Single by Maroon 5 featuring Cardi B

from the album Red Pill Blues
- Released: May 31, 2018
- Recorded: 2017
- Studio: Conway (Los Angeles, California)
- Genre: Pop; pop rock;
- Length: 3:56 (Cardi B version); 3:35 (album version);
- Label: 222; Interscope;
- Songwriters: Adam Levine; Henry Walter; Belcalis Almanzar; Brittany Talia Hazzard; Jason Evigan; Gian Stone;
- Producers: Cirkut; Jason Evigan;

Maroon 5 singles chronology
| "Wait" (2018) | "Girls Like You" (2018) | "Memories" (2019) |

Cardi B singles chronology
| "I Like It" (2018) | "Girls Like You" (2018) | "Ring" (2018) |

Music video
- "Girls Like You (feat. Cardi B)" on YouTube

= Girls Like You =

2018 single by Maroon 5

"Girls Like You" is a song recorded by American band Maroon 5 from their sixth studio album Red Pill Blues (2017). The track was written by lead singer Adam Levine, Starrah, Gian Stone, Cirkut, and Jason Evigan, with the latter two serving as producers. A second version featuring and co-written by American rapper Cardi B was released on May 31, 2018, through 222 and Interscope Records, as the album's fifth and final single. The single version was included on the re-release edition of the album.

The song's accompanying music video was directed by David Dobkin, which features the band and Levine performing the song in the center of a room and a number of women making their appearances. Its music video has surpassed 4 billion views on YouTube.

"Girls Like You" reached number one on twelve national record charts. It spent seven weeks at number one on the US Billboard Hot 100 chart. This made it Maroon 5's fourth and Cardi B's third chart-topper, who extended her record for most number-ones among female rappers. It also spent 33 weeks in the top 10, tying both Ed Sheeran's "Shape of You" and Post Malone and Swae Lee's "Sunflower" for the longest top 10 run at the time and a record-setting 36 weeks at number one on the Adult Contemporary chart.
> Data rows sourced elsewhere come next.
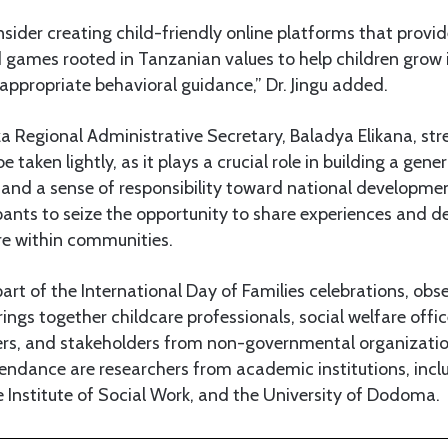
sider creating child-friendly online platforms that provi
 games rooted in Tanzanian values to help children grow 
ppropriate behavioral guidance,” Dr. Jingu added.
 Regional Administrative Secretary, Baladya Elikana, str
e taken lightly, as it plays a crucial role in building a gen
 and a sense of responsibility toward national developme
nts to seize the opportunity to share experiences and de
re within communities.
rt of the International Day of Families celebrations, obs
brings together childcare professionals, social welfare off
rs, and stakeholders from non-governmental organization
ttendance are researchers from academic institutions, incl
he Institute of Social Work, and the University of Dodoma.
"Girls Like You" won multiple awards, including at the 2019 Billboard Music Awards for Top Hot 100 Song, and received a nomination for Best Pop Duo/Group Performance at the 61st Grammy Awards. It was ranked at 30 on Billboards Greatest Hot 100 Hits of All Time, published in November 2021.

== Background ==
"Girls Like You" was released as the ninth track on Red Pill Blues via Apple Music. On May 30, 2018, Maroon 5 announced a new version of the song with rapper Cardi B, as the fifth and final single from the album, following the song "Wait", which was later released on iTunes, the next day. The band released four remix versions of "Girls Like You" on August 2, 2018, featuring St. Vincent, Tokimonsta, Cray and WondaGurl. In an interview with Variety, Levine stated he told Cardi before she wrote her verse, "I want you to put something down that shows your fierceness as a woman and say it however you want."

== Composition ==
"Girls Like You" is a pop and pop rock song. It has a length of three minutes and 35 seconds in the original version, while the extended single version is 20 seconds longer. It was written by Adam Levine, Cirkut, Cardi B, Starrah, Jason Evigan and Gian Stone and was produced by Cirkut and Evigan.

== Critical reception ==
“Girls Like You” received mostly negative reviews from critics. Shaad D'Souza of Vice wrote, "Maroon 5, please don't ruin Cardi B," described the song as an example of "God awful, horrid, weird, marshmallow-soft songs sung by dudes pining after a ‘good girl’ who will finally fix all of their problems through the power of love", and deemed Cardi B's verse the best and only interesting part of the song, which he considered "basically the antithesis of Adam Levine's whole weird muscular robot thing."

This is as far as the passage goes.